Graphing Madness, Courtesy of the St. Louis Fed

I stumbled on a cool graphing app on the St Louis Fed web site. You can graph several economic indicators on the same graph, and you can vary assumptions. The underpinnings are federal data, which is primary and high quality. The link above goes to a graph of Department Store Retail sales over the past 23 years. Here's a screen shot:

From: https://research.stlouisfed.org/fred2/graph/?g=2J4I

Looks like Department Stores peaked out in 2001 with $20B in sales, and today department stores can expect around $14B in sales.

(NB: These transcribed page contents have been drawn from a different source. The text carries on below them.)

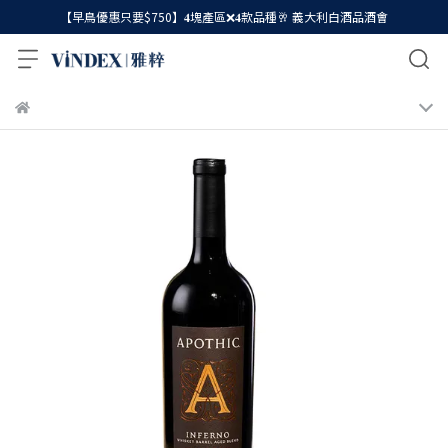
【早鳥優惠只要$750】𝟒塊產區❌𝟒款品種🥂 義大利白酒品酒會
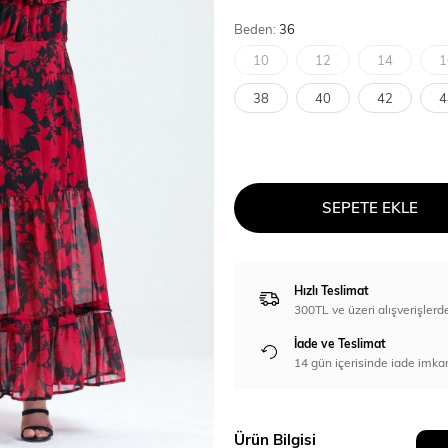
Beden:
36
10
12
14
1
38
40
42
4
SEPETE EKLE
Hızlı Teslimat
300TL ve üzeri alışverişl
İade ve Teslimat
14 gün içerisinde iade imka
Ürün Bilgisi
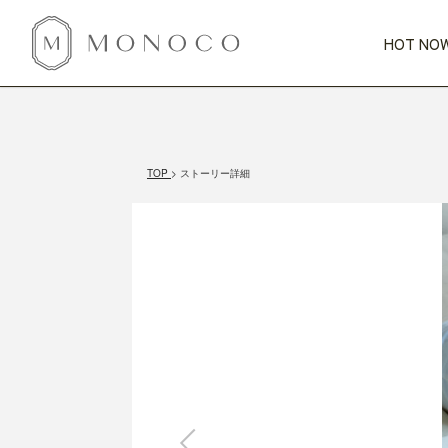
HOT NOW
新商品
CATEGORY
PRICE
SCENE
HOT NOW!
GIFTS
インテリア
1,000円未満
1,000円 
TOP
ストーリー詳細
今週のT
カテゴリから探す
価格から探す
シーンから探す
すべて
すべて
特別な贈りもの
家具
すべての
会話が弾む
収納
特集一
気のきく手土産
照明
毎日使ってね
インテリア雑貨
おまと
ベランダ・庭
アウト
インテリア／そ
キッチン
すべて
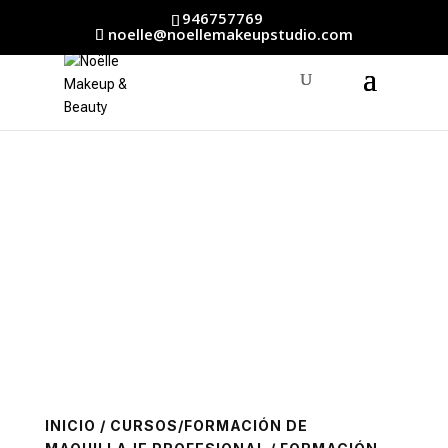
946757769
noelle@noellemakeupstudio.com
INICIO
/
CURSOS/FORMACIÓN DE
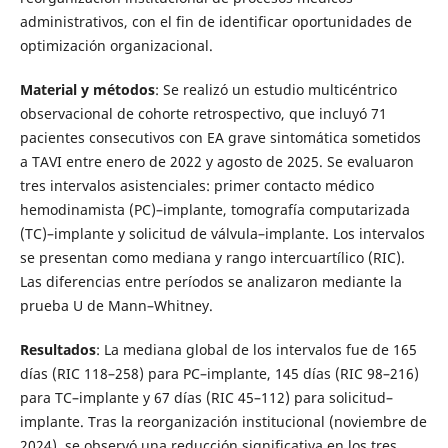
administrativos, con el fin de identificar oportunidades de
optimización organizacional.
Material y métodos
: Se realizó un estudio multicéntrico
observacional de cohorte retrospectivo, que incluyó 71
pacientes consecutivos con EA grave sintomática sometidos
a TAVI entre enero de 2022 y agosto de 2025. Se evaluaron
tres intervalos asistenciales: primer contacto médico
hemodinamista (PC)–implante, tomografía computarizada
(TC)–implante y solicitud de válvula–implante. Los intervalos
se presentan como mediana y rango intercuartílico (RIC).
Las diferencias entre períodos se analizaron mediante la
prueba U de Mann–Whitney.
Resultados
: La mediana global de los intervalos fue de 165
días (RIC 118–258) para PC–implante, 145 días (RIC 98–216)
para TC–implante y 67 días (RIC 45–112) para solicitud–
implante. Tras la reorganización institucional (noviembre de
2024), se observó una reducción significativa en los tres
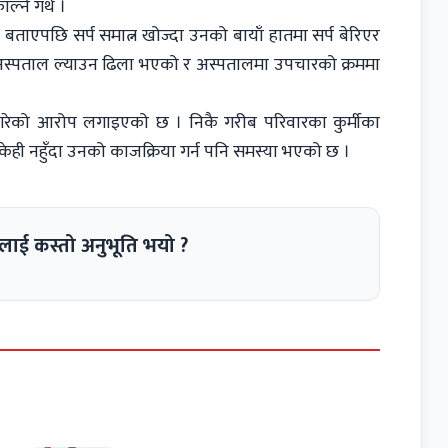
्ने गर्थे ।
ाएपछि सर्प समात्न खोज्दा उनको बायाँ हातमा सर्प बेरिएर
स्पताल ल्याउन ढिला भएको र अस्पतालमा उपचारको क्रममा
ता गरेको आरोप लगाइएको छ । निकै गरीब परिवारका कुर्मीका
 केही नहुँदा उनको काजक्रिया गर्न पनि समस्या भएको छ ।
लाई कस्तो अनुभूति भयो ?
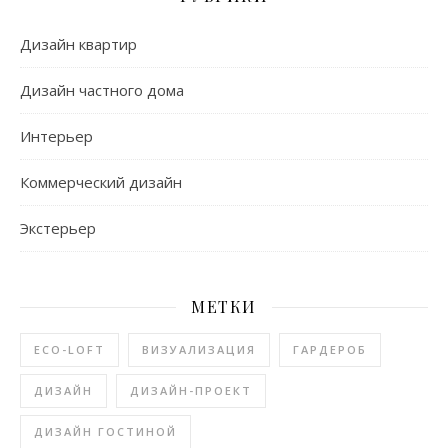
Дизайн квартир
Дизайн частного дома
Интерьер
Коммерческий дизайн
Экстерьер
МЕТКИ
ECO-LOFT
ВИЗУАЛИЗАЦИЯ
ГАРДЕРОБ
ДИЗАЙН
ДИЗАЙН-ПРОЕКТ
ДИЗАЙН ГОСТИНОЙ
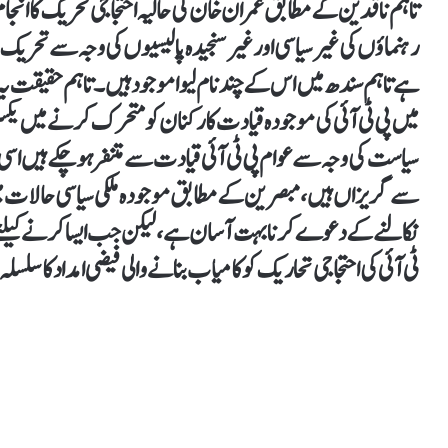
تاہم ناقدین کے مطابق عمران خان کی حالیہ احتجاجی تحریک کا انجام 
رہنماؤں کی غیر سیاسی اور غیر سنجیدہ پالیسیوں کی وجہ سے تحریک
ہے تاہم سندھ میں اس کے چند نام لیوا موجود ہیں۔ تاہم حقیقت یہ
میں پی ٹی آئی کی موجودہ قیادت کارکنان کو متحرک کرنے میں یکسر
سیاست کی وجہ سے عوام پی ٹی آئی قیادت سے متنفر ہو چکے ہیں اسی
سے گریزاں ہیں، مبصرین کے مطابق موجودہ ملکی سیاسی حالات می
نکالنے کے دعوے کرنا بہت آسان ہے، لیکن جب ایسا کرنے کیلئے م
ٹی آئی کی احتجاجی تحاریک کو کامیاب بنانے والی فیضی امداد کا سلسلہ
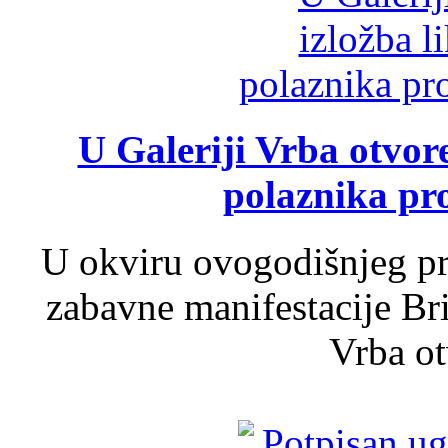
U Galeriji Vrba otvor
polaznika pr
U okviru ovogodišnjeg pr
zabavne manifestacije Bri
Vrba ot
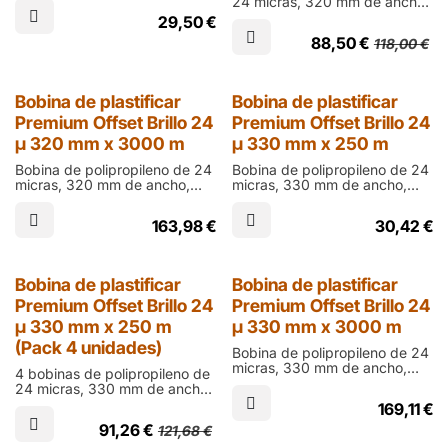
24 micras, 320 mm de ancho,
mm en acabado brillo para
250 m de largo y cono de 60
29,50
€
laminar documentos impresos
mm en acabado brillo para
en ófset
88,50
€
118,00
€
laminar documentos impresos
en ófset
Bobina de plastificar
Bobina de plastificar
Premium Offset Brillo 24
Premium Offset Brillo 24
µ 320 mm x 3000 m
µ 330 mm x 250 m
Bobina de polipropileno de 24
Bobina de polipropileno de 24
micras, 320 mm de ancho,
micras, 330 mm de ancho,
3000 m de largo y cono de 76
250 m de largo y cono de 60
mm en acabado brillo para
mm en acabado brillo para
163,98
€
30,42
€
laminar documentos impresos
laminar documentos impresos
en ófset
en ófset
25% Dto.
Bobina de plastificar
Bobina de plastificar
Premium Offset Brillo 24
Premium Offset Brillo 24
µ 330 mm x 250 m
µ 330 mm x 3000 m
(Pack 4 unidades)
Bobina de polipropileno de 24
micras, 330 mm de ancho,
4 bobinas de polipropileno de
3000 m de largo y cono de 76
24 micras, 330 mm de ancho,
mm en acabado brillo para
250 m de largo y cono de 60
169,11
€
laminar documentos impresos
mm en acabado brillo para
en ófset
91,26
€
121,68
€
laminar documentos impresos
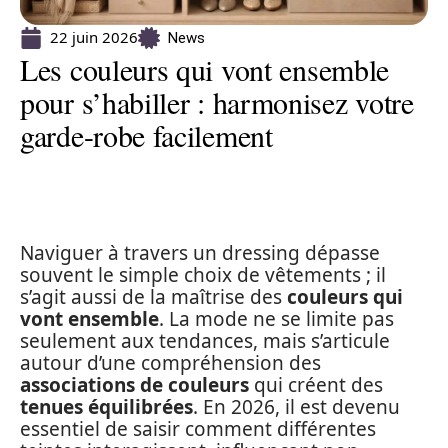
22 juin 2026
News
Les couleurs qui vont ensemble
pour s’habiller : harmonisez votre
garde-robe facilement
Naviguer à travers un dressing dépasse
souvent le simple choix de vêtements ; il
s’agit aussi de la maîtrise des
couleurs qui
vont ensemble
. La mode ne se limite pas
seulement aux tendances, mais s’articule
autour d’une compréhension des
associations de couleurs
qui créent des
tenues équilibrées
. En 2026, il est devenu
essentiel de saisir comment différentes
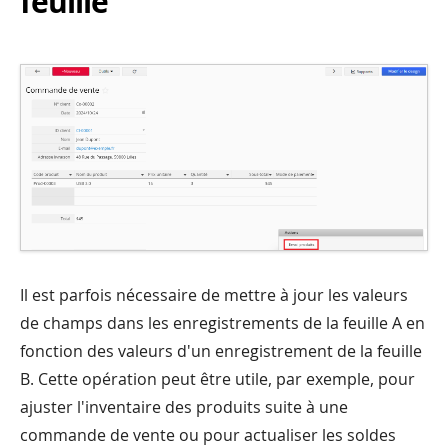
feuille
Il est parfois nécessaire de mettre à jour les valeurs
de champs dans les enregistrements de la feuille A en
fonction des valeurs d'un enregistrement de la feuille
B. Cette opération peut être utile, par exemple, pour
ajuster l'inventaire des produits suite à une
commande de vente ou pour actualiser les soldes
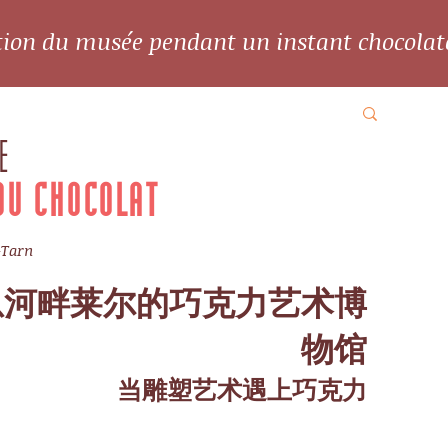
ation du musée pendant un instant chocolat
E
DU CHOCOLAT
-Tarn
恩河畔莱尔的巧克力艺术博
物馆
当雕塑艺术遇上巧克力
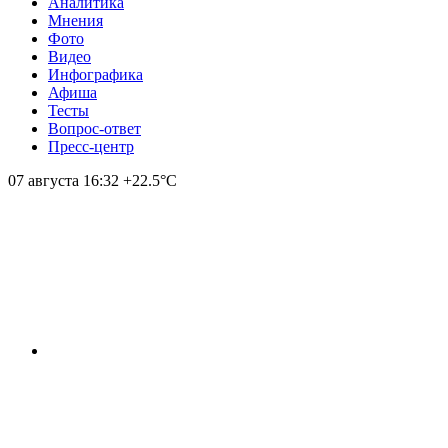
Аналитика
Мнения
Фото
Видео
Инфографика
Афиша
Тесты
Вопрос-ответ
Пресс-центр
07 августа
16:32
+22.5°С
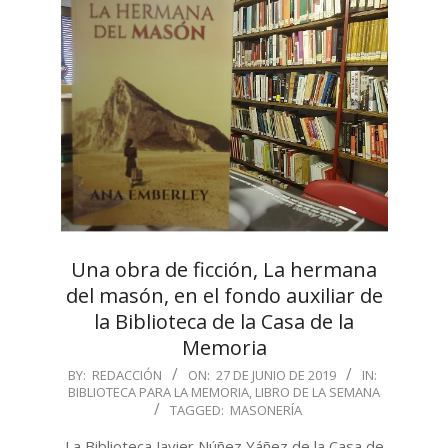
Una obra de ficción, La hermana
del masón, en el fondo auxiliar de
la Biblioteca de la Casa de la
Memoria
2019-
BY:
REDACCIÓN
ON:
27 DE JUNIO DE 2019
IN:
BIBLIOTECA PARA LA MEMORIA
,
LIBRO DE LA SEMANA
06-
TAGGED:
MASONERÍA
27
La Biblioteca Javier Núñez Yáñez de la Casa de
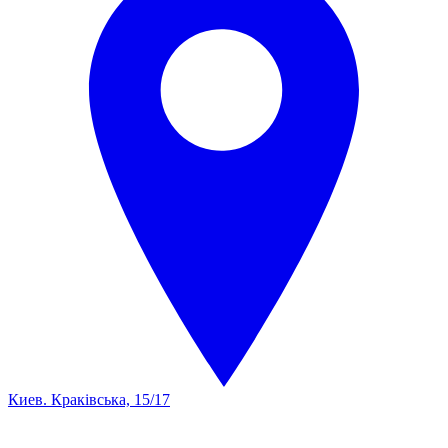
Киев. Краківська, 15/17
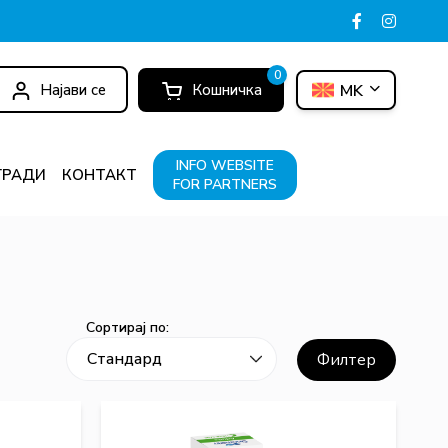
0
Најави се
Кошничка
MK
INFO WEBSITE
ГРАДИ
КОНТАКТ
FOR PARTNERS
Сортирај по:
Филтер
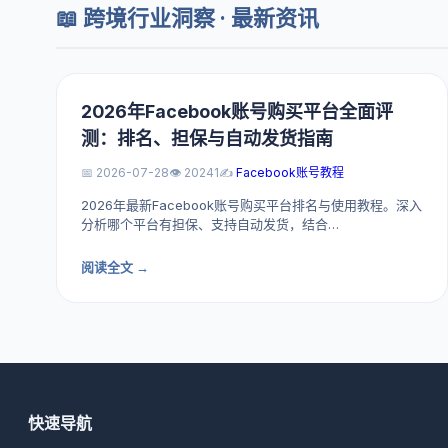
📖 跨境行业洞察 · 最新资讯
2026年Facebook账号购买平台全面评
测：排名、担保与自动发货指南
📅 2026-07-28
👁️ 20241
✍️
Facebook账号教程
2026年最新Facebook账号购买平台排名与使用教程。深入
分析哪个平台有担保、支持自动发货，结合…
阅读全文 →
快速导航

This is about 30% lower than 2001. Definitely significant.

You can also compare Department Store Sales to online retail sales by simply clicking on the add data series button.

From: https://research.stlouisfed.org/fred2/graph/?g=2J4I

This graph indicates Department Stores' sales have leveled off, and the diminishing amount of sales (30%) is insignificant compared to the amount online retail grew. I would not say Department Stores are suffering due to online retail at all, but are likely showing the results of changed shopping habits. All of the department stores are smart, and using the web to their advantage. Nonetheless, the scale of the new graph makes $6B in diminished sales look flat because online sales went from $5B to $87B, or more than 4 times the peak of Department Store Sales. Graphs and statistics, if not used responsibly, can lead to erroneous conclusions.

Go on the site, and experiment with some graphs. They show trends, but are not a crystal ball where a person can read future events. The use of this data is a good guide to investing. I love to geek out and see examples of trends I have suspicions may exist, or proof I am wrong!